"O auntie!" she cried penitently, "'it is not that I love Caesar less, but Rome more.' I own that it is you who have shown the Christian spirit, and reminded me that centuries ago to-night the angels sang 'Peace on earth.' I'm going to banish myself in disgrace to the parlor. Rest you merry."

Going, into the parlor, she saw all out-doors suffused with a soft rose-color, a blush so tender and evanescent that it seemed everywhere but where the eye rested. "The sky side of this storm is all a sea of fire," she thought, throwing up the window, and drawing in a delicious breath of mingled sunshine, west wind, and frost. "How the clouds melt! And the winds and sunbeams, with their convex gleams, build up the blue dome of the air."

Coming in later, the others found her sitting at the piano in the amethystine twilight, and singing a faint and far-away sounding Gloria.

"Hush!" said Mr. Blake, pausing on the threshold, "the evening stars have begun, that the morning stars may know. See them all of a tremor on that sky!"

Listening to those strains of threaded silver, Mr. Andrew sat looking into the twilight through which the grander constellations burned with outlines unblurred by the lesser stars. There was Orion, erect, with his girdle of worlds; Taurus, with starred horns lowered; the Dogs, witnessed to by the liquid brilliance of Sirius, matchless in shifting hues; the Lion, just coming out of the East, his great paw resting on the ecliptic; all those hieroglyphs of fire in which God has written his autograph upon the heavens.

"What a pretty myth it was," he thought, "that of the morning-stars singing together. And that other of the star of Bethlehem!" He half-wished he could believe those things, they saved so much weary thought, so much maddening speculation. Sometimes, while straining to grasp at extraordinary knowledge, he had felt as though falling from a giddy height into an outer darkness, and had drawn back shuddering, eager to catch at some homely fact for support.
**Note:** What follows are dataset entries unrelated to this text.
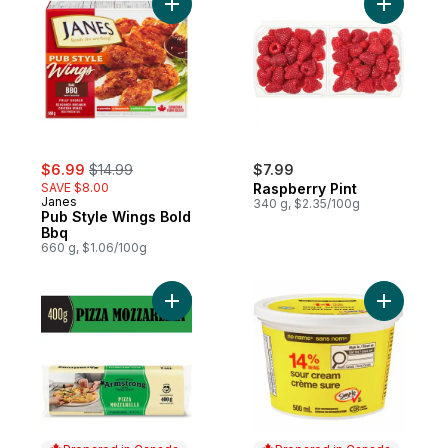
Add Pub Style Wings Bold Bbq to cart
sale:
, formerly:
$6.99
$14.99
$7.99
SAVE $8.00
Raspberry Pint
Janes
340 g, $2.35/100g
Pub Style Wings Bold
Bbq
660 g, $1.06/100g
Add Pizza Mozzarella Cheese to cart
Add Sour 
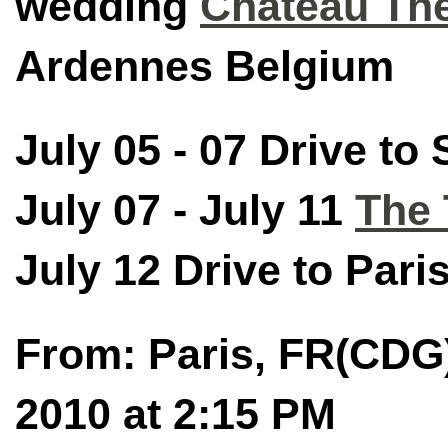
wedding
Chateau Th
Ardennes Belgium
July 05 - 07 Drive to
July 07 - July 11
The 
July 12 Drive to Paris
From: Paris, FR(CDG)
2010 at 2:15 PM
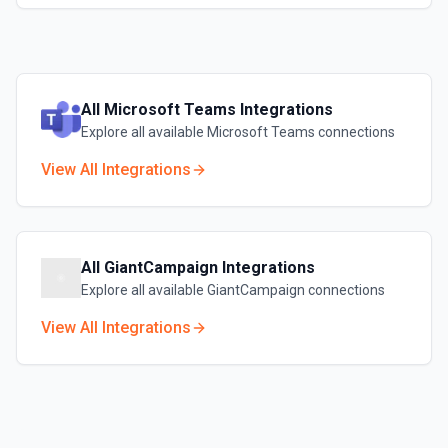
All
Microsoft Teams
Integrations
Explore all available
Microsoft Teams
connections
View All Integrations
All
GiantCampaign
Integrations
Explore all available
GiantCampaign
connections
View All Integrations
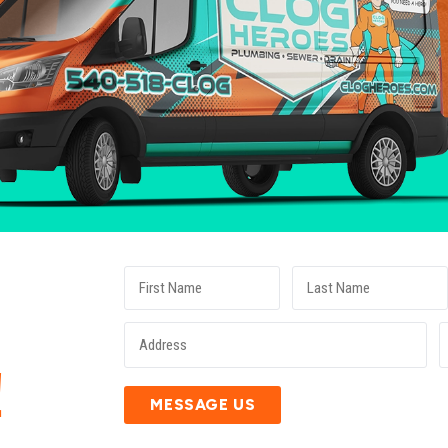
E
!
MESSAGE US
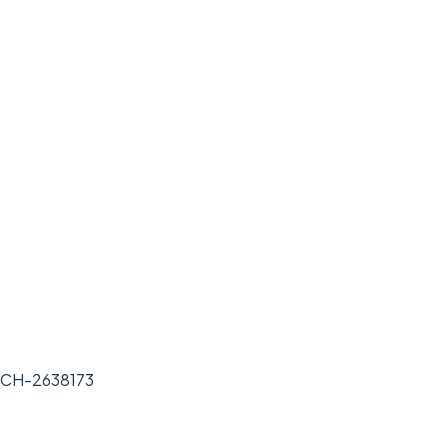
BCH-2638173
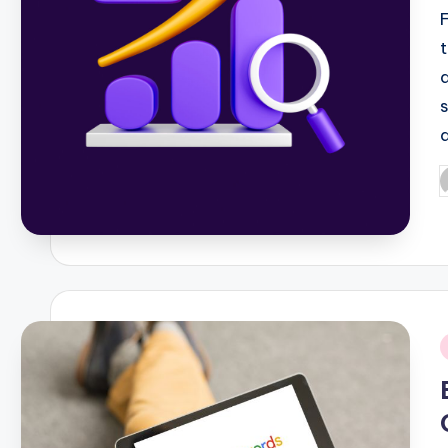
P
b
i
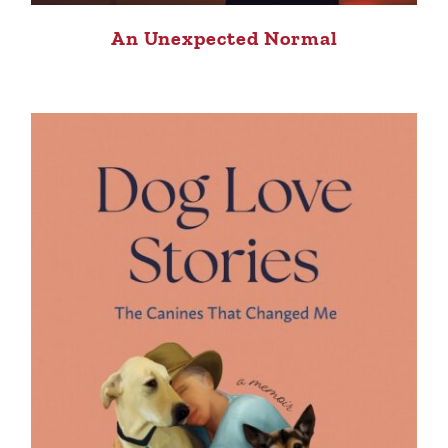
An Unexpected Normal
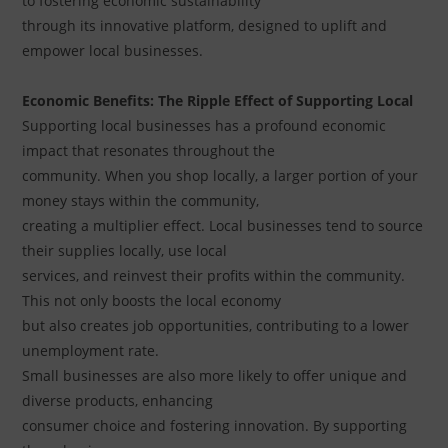
to fostering economic sustainability
through its innovative platform, designed to uplift and
empower local businesses.
Economic Benefits: The Ripple Effect of Supporting Local
Supporting local businesses has a profound economic
impact that resonates throughout the
community. When you shop locally, a larger portion of your
money stays within the community,
creating a multiplier effect. Local businesses tend to source
their supplies locally, use local
services, and reinvest their profits within the community.
This not only boosts the local economy
but also creates job opportunities, contributing to a lower
unemployment rate.
Small businesses are also more likely to offer unique and
diverse products, enhancing
consumer choice and fostering innovation. By supporting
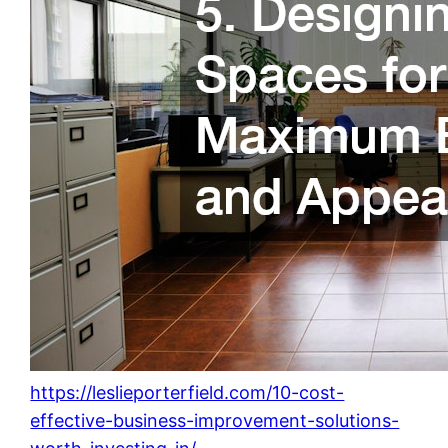
https://leslieporterfield.com/10-cost-
effective-business-improvement-solutions-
He smiled now mockingly to himself. "Perhaps the stars did sing. Like a child, I'm going to make believe they did, and that one 'handmaid lamp' did attend the birth of Jesus." It was easier to believe anything while he listened to that Gloria. For, disregarded as Miss Madeleine might be at other times, when she sang she was regnant. Her voice was magnetic enough to draw the links from any man's logic.

Ceasing, she called Mr. and Mrs. Blake to the piano, and the three voices sang Milton's Hymn on the Nativity.

It is astonishing how magnificently some small-souled persons do contrive to sing, expressing sentiments which they must be totally incapable of experiencing. Mrs. Blake sang a superb contralto, and the three perfect voices struck fire from one listener's heart as they beat the emphatic rhythm of that majestical measure.

All but Miss Madeleine went to bed early. She kept vigil, and was to call them. They seemed scarcely to have slept when they heard her voice ring up the stairs in the muezzin which she christianized for the occasion, being in no mood to call Mohammed a prophet:

"Great is the Lord! Great is the Lord!
I bear witness that there is no God but the Lord!
I bear witness that Jesus is the Son of God!
Come unto prayer—come unto happiness—
Great is the Lord! Great is the Lord!
There is no God but the Lord!
Prayer is better than sleep—prayer is better than sleep!"